The Top 4 Budget Mistakes You Should Avoid
No matter how much you love owning your own business, there’s usually one task that an owner cringes over. Creating and maintaining a budget. We know we need a consistent way to track our business costs and creating a budget is an essential way to do that.
So, why is it the last thing on our To Do list that gets our attention?
If you’re a small business, odds are you run a lean company. It might even be just you, the owner, doing everything from sales to service delivery, or marketing to administration. We wear a lot of hats.
This is usually why budgeting gets the short straw when prioritizing our time. But ignoring your business’s financial health can come back to bite you.
By the time you realize your budget is hemorrhaging, it might be too late to correct.
In a great online article by Spendesk.com on this topic, they liken budgeting to a roadmap. You can’t get to where you want to go if you don’t have a clear understanding of where you’re starting from.
The key to a healthy financial business status, then, is to outline all your expenditures, from one-time start-up costs to ongoing monthly expenses.
Any good budget requires a consistent format and monthly tracking. After all, if you don’t track your sales results and expenditures you won’t know when, or if, a course correction is required.
So, what are the top 5 budgeting mistakes many businesses make and how can you avoid them?
In Spendesk’s article, a “sales target is a goal, and like all goals, it needs to be S.M.A.R.T.” That means specific, measurable, achievable, realistic, and done within a specific time period.
Being achievable and realistic is especially key. That doesn’t mean that underestimating goals is better either. A goal should make you stretch, but not be a slam dunk.
Just starting out? It can be a challenge to know what to reach for. If you have no service history to draw from, do your best guess based on research of other similar businesses in your community, then adjust from there as your business grows.
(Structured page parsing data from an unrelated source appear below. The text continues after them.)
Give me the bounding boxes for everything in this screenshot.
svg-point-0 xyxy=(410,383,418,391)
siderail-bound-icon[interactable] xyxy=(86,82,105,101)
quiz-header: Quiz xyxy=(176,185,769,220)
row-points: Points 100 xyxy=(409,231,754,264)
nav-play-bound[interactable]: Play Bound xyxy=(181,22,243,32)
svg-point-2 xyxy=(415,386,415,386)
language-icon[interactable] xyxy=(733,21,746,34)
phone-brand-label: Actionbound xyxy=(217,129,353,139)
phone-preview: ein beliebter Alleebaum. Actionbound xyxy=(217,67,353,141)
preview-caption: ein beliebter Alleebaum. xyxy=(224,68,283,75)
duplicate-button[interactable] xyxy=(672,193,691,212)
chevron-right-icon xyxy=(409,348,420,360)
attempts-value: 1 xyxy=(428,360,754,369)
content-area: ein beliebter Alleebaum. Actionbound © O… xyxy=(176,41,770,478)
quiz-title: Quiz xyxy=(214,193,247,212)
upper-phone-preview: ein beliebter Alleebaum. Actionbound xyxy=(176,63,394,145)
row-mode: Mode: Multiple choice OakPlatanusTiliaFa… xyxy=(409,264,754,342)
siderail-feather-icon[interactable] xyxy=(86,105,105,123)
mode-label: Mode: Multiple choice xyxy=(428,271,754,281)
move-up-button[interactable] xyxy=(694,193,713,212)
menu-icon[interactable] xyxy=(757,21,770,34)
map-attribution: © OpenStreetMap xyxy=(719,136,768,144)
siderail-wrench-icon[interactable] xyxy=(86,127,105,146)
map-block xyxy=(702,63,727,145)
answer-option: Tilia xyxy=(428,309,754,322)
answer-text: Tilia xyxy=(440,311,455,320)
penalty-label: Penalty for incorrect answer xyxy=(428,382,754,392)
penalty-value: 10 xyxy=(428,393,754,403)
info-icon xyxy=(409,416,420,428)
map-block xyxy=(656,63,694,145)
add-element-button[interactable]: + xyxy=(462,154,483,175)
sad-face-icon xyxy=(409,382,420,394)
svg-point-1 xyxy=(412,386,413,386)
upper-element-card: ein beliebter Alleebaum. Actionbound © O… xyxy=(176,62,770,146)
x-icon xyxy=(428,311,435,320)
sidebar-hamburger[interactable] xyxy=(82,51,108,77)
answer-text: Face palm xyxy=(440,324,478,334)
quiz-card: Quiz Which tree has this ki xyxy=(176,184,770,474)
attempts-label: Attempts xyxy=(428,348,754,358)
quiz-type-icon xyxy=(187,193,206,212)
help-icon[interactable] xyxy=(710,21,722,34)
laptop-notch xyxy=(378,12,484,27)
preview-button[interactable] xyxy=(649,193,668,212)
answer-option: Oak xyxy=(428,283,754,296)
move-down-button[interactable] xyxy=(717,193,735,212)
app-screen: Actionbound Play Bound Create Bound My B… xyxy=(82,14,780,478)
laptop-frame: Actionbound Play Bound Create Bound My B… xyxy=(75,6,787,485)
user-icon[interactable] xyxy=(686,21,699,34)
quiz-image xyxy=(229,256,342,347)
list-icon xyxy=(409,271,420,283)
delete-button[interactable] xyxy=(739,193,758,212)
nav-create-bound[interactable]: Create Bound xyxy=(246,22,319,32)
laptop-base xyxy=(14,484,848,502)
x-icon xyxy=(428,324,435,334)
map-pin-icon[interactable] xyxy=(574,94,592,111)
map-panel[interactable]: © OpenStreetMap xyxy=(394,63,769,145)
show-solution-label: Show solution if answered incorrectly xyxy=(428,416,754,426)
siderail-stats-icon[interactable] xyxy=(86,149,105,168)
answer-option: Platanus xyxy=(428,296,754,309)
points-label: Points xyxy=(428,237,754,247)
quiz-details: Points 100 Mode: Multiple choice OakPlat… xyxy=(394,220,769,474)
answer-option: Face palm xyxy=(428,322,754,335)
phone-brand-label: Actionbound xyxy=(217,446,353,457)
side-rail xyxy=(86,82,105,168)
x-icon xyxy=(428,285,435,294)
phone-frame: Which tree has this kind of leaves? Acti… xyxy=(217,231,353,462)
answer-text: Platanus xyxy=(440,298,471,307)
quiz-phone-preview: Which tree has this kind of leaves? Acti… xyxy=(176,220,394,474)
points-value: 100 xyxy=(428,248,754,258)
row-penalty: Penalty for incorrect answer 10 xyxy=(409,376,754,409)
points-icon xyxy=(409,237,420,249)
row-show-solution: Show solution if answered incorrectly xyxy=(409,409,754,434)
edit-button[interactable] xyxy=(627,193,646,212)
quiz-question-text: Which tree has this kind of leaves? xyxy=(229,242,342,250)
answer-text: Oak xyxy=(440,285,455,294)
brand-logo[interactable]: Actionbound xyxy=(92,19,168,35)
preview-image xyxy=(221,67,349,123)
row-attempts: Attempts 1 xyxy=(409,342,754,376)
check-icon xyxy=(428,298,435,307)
Don’t forget to take into consideration that there will be seasonal dips and surges in the mix.
Spendesk suggests another alternative budget tool called a “rolling forecast”. That is where you evaluate your business on a quarter-by-quarter basis and adjust accordingly.
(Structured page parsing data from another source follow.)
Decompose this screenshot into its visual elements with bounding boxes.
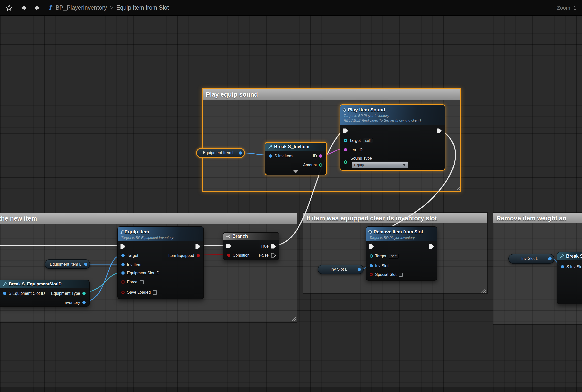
node-title: Break S_InvItem bbox=[274, 144, 309, 149]
pin-amount[interactable] bbox=[319, 163, 322, 167]
chevron-down-icon bbox=[403, 164, 406, 166]
pin-inventory[interactable] bbox=[82, 301, 86, 304]
pin-label: Condition bbox=[233, 253, 250, 258]
comment-title: the new item bbox=[0, 215, 37, 222]
pin-special-slot[interactable] bbox=[370, 273, 373, 276]
event-icon bbox=[368, 230, 372, 234]
exec-pin-in[interactable] bbox=[343, 128, 348, 133]
exec-pin-false[interactable] bbox=[271, 253, 276, 258]
output-pin[interactable] bbox=[358, 268, 361, 271]
breadcrumb-current[interactable]: Equip Item from Slot bbox=[116, 4, 169, 11]
comment-header[interactable]: If item was equipped clear its inventory… bbox=[303, 213, 487, 223]
pin-label: Inv Item bbox=[127, 263, 141, 267]
exec-pin-out[interactable] bbox=[437, 128, 442, 133]
node-subtitle: Target is BP Equipment Inventory bbox=[120, 235, 200, 240]
variable-label: Inv Slot L bbox=[331, 267, 347, 272]
pin-label: Equipment Slot ID bbox=[127, 271, 159, 275]
pin-s-equipment-slot-id[interactable] bbox=[3, 292, 6, 295]
pin-label: S Inv Slo bbox=[566, 265, 582, 269]
topbar: f BP_PlayerInventory > Equip Item from S… bbox=[0, 0, 582, 16]
sound-type-dropdown[interactable]: Equip bbox=[352, 161, 408, 168]
output-pin[interactable] bbox=[239, 151, 242, 155]
pin-label: Amount bbox=[303, 163, 317, 167]
pin-id[interactable] bbox=[319, 154, 322, 158]
break-struct-icon bbox=[268, 145, 272, 149]
save-loaded-checkbox[interactable] bbox=[153, 290, 157, 295]
pin-save-loaded[interactable] bbox=[121, 291, 125, 294]
node-title: Play Item Sound bbox=[348, 107, 385, 113]
variable-label: Equipment Item L bbox=[50, 262, 81, 267]
comment-title: If item was equipped clear its inventory… bbox=[306, 215, 437, 222]
pin-label: Item Equipped bbox=[168, 253, 194, 258]
favorite-star-icon[interactable] bbox=[6, 4, 13, 11]
node-title: Equip Item bbox=[125, 229, 149, 235]
force-checkbox[interactable] bbox=[140, 280, 144, 284]
pin-s-inv-item[interactable] bbox=[269, 154, 272, 158]
node-branch[interactable]: Branch Condition True False bbox=[223, 232, 279, 260]
node-break-s-invitem[interactable]: Break S_InvItem S Inv Item ID Amount bbox=[265, 142, 327, 175]
forward-arrow-icon[interactable] bbox=[34, 4, 42, 12]
pin-inv-item[interactable] bbox=[121, 263, 125, 266]
exec-pin-in[interactable] bbox=[226, 244, 232, 248]
comment-header[interactable]: Remove item weight an bbox=[493, 213, 582, 223]
comment-title: Play equip sound bbox=[206, 91, 258, 98]
back-arrow-icon[interactable] bbox=[19, 4, 27, 12]
variable-node-equipment-item-l[interactable]: Equipment Item L bbox=[45, 259, 90, 269]
pin-equipment-slot-id[interactable] bbox=[121, 271, 125, 275]
pin-label: Sound Type bbox=[350, 156, 372, 161]
node-subtitle: RELIABLE Replicated To Server (if owning… bbox=[343, 118, 442, 123]
node-remove-item-from-slot[interactable]: Remove Item from Slot Target is BP Playe… bbox=[366, 226, 437, 281]
pin-sound-type[interactable] bbox=[344, 160, 347, 164]
node-break-s-equipmentslotid[interactable]: Break S_EquipmentSlotID S Equipment Slot… bbox=[0, 280, 90, 307]
node-title: Break S_EquipmentSlotID bbox=[9, 282, 62, 287]
pin-item-id[interactable] bbox=[344, 148, 347, 151]
variable-node-inv-slot-l[interactable]: Inv Slot L bbox=[318, 265, 364, 274]
pin-equipment-type[interactable] bbox=[82, 292, 86, 295]
pin-condition[interactable] bbox=[227, 254, 230, 257]
pin-label: S Inv Item bbox=[274, 154, 293, 158]
pin-label: Equipment Type bbox=[51, 291, 80, 296]
exec-pin-in[interactable] bbox=[120, 244, 126, 249]
pin-label: False bbox=[259, 253, 269, 258]
breadcrumb-separator: > bbox=[110, 4, 113, 11]
pin-s-inv-slot[interactable] bbox=[561, 265, 564, 268]
pin-inv-slot[interactable] bbox=[370, 264, 373, 267]
expand-arrow-icon[interactable] bbox=[293, 170, 298, 173]
function-icon: f bbox=[48, 3, 52, 12]
node-break-s-right[interactable]: Break S S Inv Slo bbox=[557, 252, 582, 304]
pin-label: Target bbox=[349, 138, 361, 143]
break-struct-icon bbox=[560, 254, 564, 258]
node-equip-item[interactable]: f Equip Item Target is BP Equipment Inve… bbox=[117, 226, 204, 299]
pin-target[interactable] bbox=[344, 139, 347, 142]
comment-header[interactable]: the new item bbox=[0, 213, 297, 224]
breadcrumb-root[interactable]: BP_PlayerInventory bbox=[56, 4, 107, 11]
wires-layer bbox=[0, 0, 582, 392]
node-play-item-sound[interactable]: Play Item Sound Target is BP Player Inve… bbox=[340, 104, 445, 171]
comment-title: Remove item weight an bbox=[496, 215, 566, 222]
self-value-box[interactable]: self bbox=[363, 138, 373, 143]
pin-target[interactable] bbox=[121, 254, 125, 257]
node-subtitle: Target is BP Player Inventory bbox=[343, 113, 442, 118]
exec-pin-out[interactable] bbox=[195, 244, 201, 249]
variable-node-inv-slot-l-right[interactable]: Inv Slot L bbox=[508, 254, 554, 264]
exec-pin-true[interactable] bbox=[271, 244, 276, 249]
node-subtitle: Target is BP Player Inventory bbox=[369, 235, 434, 240]
variable-node-equipment-item-l-selected[interactable]: Equipment Item L bbox=[196, 148, 245, 158]
self-value-box[interactable]: self bbox=[389, 254, 399, 259]
comment-header[interactable]: Play equip sound bbox=[203, 89, 460, 100]
blueprint-graph[interactable]: Play equip sound the new item If item wa… bbox=[0, 0, 582, 392]
pin-item-equipped[interactable] bbox=[197, 254, 200, 257]
special-slot-checkbox[interactable] bbox=[399, 273, 403, 277]
output-pin[interactable] bbox=[548, 257, 552, 260]
exec-pin-in[interactable] bbox=[369, 244, 374, 249]
exec-pin-out[interactable] bbox=[429, 244, 434, 249]
graph-bottom-shade bbox=[0, 387, 582, 392]
pin-force[interactable] bbox=[121, 280, 125, 284]
pin-label: Item ID bbox=[349, 148, 363, 152]
pin-label: Inventory bbox=[63, 300, 80, 305]
pin-target[interactable] bbox=[370, 254, 373, 258]
output-pin[interactable] bbox=[84, 263, 87, 266]
variable-label: Inv Slot L bbox=[521, 256, 538, 261]
variable-label: Equipment Item L bbox=[203, 151, 234, 155]
break-struct-icon bbox=[3, 282, 7, 286]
Not Tracking Revenue and Expenses
You might have come out of the gate gung-ho and set up your budget. Good for you! Where many business owners fail is failure to monitor their performance from there. It’s way too easy to get distracted or run out of time to input your income and costs.
With so many easy and affordable financial software options today, there’s no excuse for not using one. Keep it simple and make a calendar date commitment each month to input your data.
Using an Excel spreadsheet may seem easier for some, but you’ll regret it as your business grows. This format makes it more difficult to find specific data on a customer or vendor purchase down the road.
Just don’t have time? Hire a part-time bookkeeper or accountant who can track the information for you. It’s worth the investment.
Not Budgeting for That “Rainy Day”
If there’s one thing you can count on when running a business, it’s unexpected surprises. They’re always just around the corner. It’s important to create an emergency fund that you can draw from for these pesky circumstances.
Experts say this fund should be about 5% of your total budgeted expenses. If you are a new company, that could take time to grow, but include it in your budget planning and do the best you can, increasing the amount as you go.
Spendesk suggests that you start by allocating a fixed amount to start with, then add to it each month out of sales proceeds. Think savings account.
Underestimating Expenses/Not Updating the Budget
Spendesk states “The fact remains that many companies overestimate sales and underestimate expenses during the budgetary process”.
Some monthly costs are fixed, like office rent or salaries. But most expenses fluctuate monthly, such as utilities, auto expenses, and business supplies.
That’s why it’s critical to track them monthly to make sure your budget is still accurate. If you see numbers consistently out of whack, then it’s time to reassess and adjust.
It may require negotiating a better vendor package, cutting back on unnecessary items, or finding other ways to save. Some services you thought you needed when you started your business may not be carrying their weight and need to be cut.
If you have employees, evaluate how each person contributes to your overall production and profit. Every member of the team should have quantifiable ways they are adding to your profit. That might include bringing in customers, saving time on processes, or keeping more repeat customers through strong customer service.
The Final Word
While creating a strong budget isn’t at the top of a “Fun” list, it’s a critical component of business success. Consider it a “living” document that mirrors your business’s health and growth.
Gone are the days of a one-and-done budget. Make it a regular routine to include evaluating your budget just as you do watching marketing and sales income coming in. If you take care of it, it will take care of you!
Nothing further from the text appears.